World

Modern Bondage: Slavery is Very Much Alive Today

From Nigerian schoolgirls to sex trafficking in the US, the total number would fill California.

Modern Bondage JOSE CENDON AFP

JOSE CENDON /AFP

As anyone who has studied history knows, the man-made evils the world faces today – war, terrorism, abortion, poverty, and the rest – share an ancient provenance. Technology can increase or diminish the scale of these evils, and in some cases it can even introduce novel expressions of them, but on a fundamental level we moderns wrestle with the same moral pathologies, both personal and social, as our ancestors. Truly, “What has been, that will be; what has been done, that will be done. Nothing is new under the sun!” (Ecclesiastes 1:9)

One enduring evil, present at all times and in every form of human civilization, is slavery. In May of 2014, the world was awakened to the reality of modern slavery when Boko Haram, a Nigerian Islamist terror group allied with al-Qaida, kidnapped over 200 schoolgirls (mostly Christian) in Chibok, Nigeria. According to Boko Haram’s leader, Abubakar Shekau, the girls were to be sold into sexual slavery.  

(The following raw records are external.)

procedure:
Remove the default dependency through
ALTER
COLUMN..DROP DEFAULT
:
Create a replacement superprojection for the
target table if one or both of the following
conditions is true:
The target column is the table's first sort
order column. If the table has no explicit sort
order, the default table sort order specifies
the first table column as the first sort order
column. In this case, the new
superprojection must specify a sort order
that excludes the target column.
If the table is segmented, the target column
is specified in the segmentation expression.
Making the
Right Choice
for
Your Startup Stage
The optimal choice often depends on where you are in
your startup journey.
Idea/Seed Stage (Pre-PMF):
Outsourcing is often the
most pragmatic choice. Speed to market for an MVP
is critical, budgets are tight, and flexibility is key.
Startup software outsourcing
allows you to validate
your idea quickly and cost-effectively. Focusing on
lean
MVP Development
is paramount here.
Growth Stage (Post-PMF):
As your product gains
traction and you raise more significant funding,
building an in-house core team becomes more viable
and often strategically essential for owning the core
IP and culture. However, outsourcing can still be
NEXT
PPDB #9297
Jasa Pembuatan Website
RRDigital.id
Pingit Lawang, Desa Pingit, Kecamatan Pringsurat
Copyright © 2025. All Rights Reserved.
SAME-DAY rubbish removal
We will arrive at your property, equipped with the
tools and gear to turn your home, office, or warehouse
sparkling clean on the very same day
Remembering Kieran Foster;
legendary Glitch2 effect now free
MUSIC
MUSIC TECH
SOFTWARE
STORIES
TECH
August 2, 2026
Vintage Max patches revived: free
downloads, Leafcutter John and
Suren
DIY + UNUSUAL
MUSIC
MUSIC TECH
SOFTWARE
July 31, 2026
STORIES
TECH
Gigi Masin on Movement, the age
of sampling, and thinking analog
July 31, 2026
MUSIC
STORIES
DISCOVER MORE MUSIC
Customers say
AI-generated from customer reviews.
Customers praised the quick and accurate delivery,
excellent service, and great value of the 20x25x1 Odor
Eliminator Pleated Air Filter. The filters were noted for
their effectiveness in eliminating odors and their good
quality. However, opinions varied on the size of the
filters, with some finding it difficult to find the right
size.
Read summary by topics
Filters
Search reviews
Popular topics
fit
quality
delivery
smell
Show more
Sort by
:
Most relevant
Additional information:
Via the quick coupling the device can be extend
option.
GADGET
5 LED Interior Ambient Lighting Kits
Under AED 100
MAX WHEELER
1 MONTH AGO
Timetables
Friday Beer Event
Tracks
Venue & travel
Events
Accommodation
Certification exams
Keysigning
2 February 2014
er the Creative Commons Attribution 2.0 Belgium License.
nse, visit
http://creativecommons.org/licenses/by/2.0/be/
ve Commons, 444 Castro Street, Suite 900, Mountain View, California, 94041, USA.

“Slavery is allowed in my religion,” claimed Shekau, “and I shall capture people and make them slaves.”

As of this writing, the fate of the Chibok schoolgirls is unknown, and every day that passes makes it less likely that they will ever be restored to their families.

Many Muslim leaders reject Shekau’s claim about the permissibility of slavery under Islam, but Boko Haram isn’t the only Islamist organization engaging in such practices. Reports have recently surfaced that the so-called Islamic State (ISIS) group has been abducting and selling Christian and Yazidi women into slavery. According to the Tunisia Daily, ISIS recently sold 700 Yazidi women at a public auction in Mosul.

Jemaah Islamiah, the Islamist terror organization that operates in the Malaysian and Indonesian archipelago, also engages in the slave trade, as do the Janjaweed militias supported by the Sudanese government in Darfur. In all these places, most women “sold at market” are forced into marriages, kept as concubines for Muslim men, or made to work as domestic servants. Abduction and slavery by radical Islamist groups often includes the horrific practice of female genital mutilation, including clitorectomy.

The involvement of Islamic terror groups in the slave trade gets the headlines, but slavery is a much wider modern phenomenon that most of us can imagine. Late last year, the “Walk Free Foundation,” an Australian anti-slavery group, published its first annual Global Slavery Index, which ranks “162 countries around the world, based on a combined measure of three factors: estimated prevalence of modern slavery by population, a measure of child marriage, and a measure of human trafficking in and out of a country.” The rankings closely mirror the findings of the US State Department’s annual Trafficking in Human Persons report.

According to the Index, there are nearly 30 million persons in bondage around the world. That’s a population equal to our own State of California. If those 30 million people were their own country, it would be the 40th largest nation on earth, just ahead of Nepal. The definition of slavery used in the Index is broad. It includes outright chattel slavery, in which persons are bought and sold as property; forced labor, in which persons are threatened to perform work; and human trafficking, which suggests some initial level of abduction or deception, followed by coercion.

The countries with the highest prevalence of slavery are Mauritania, Haiti, Pakistan, India, Nepal, Moldova, Benin, Ivory Coast, Gambia and Gabon. Look closely and one can see that five of these nations are clustered in the central portion of West Africa. Dig a little deeper and one discovers that Islam is the majority religion in four of the five. This, along with Nigeria itself, is Boko Haram’s market, and it is likely that at least some of the Chibok schoolgirls are now in bondage in one of these countries.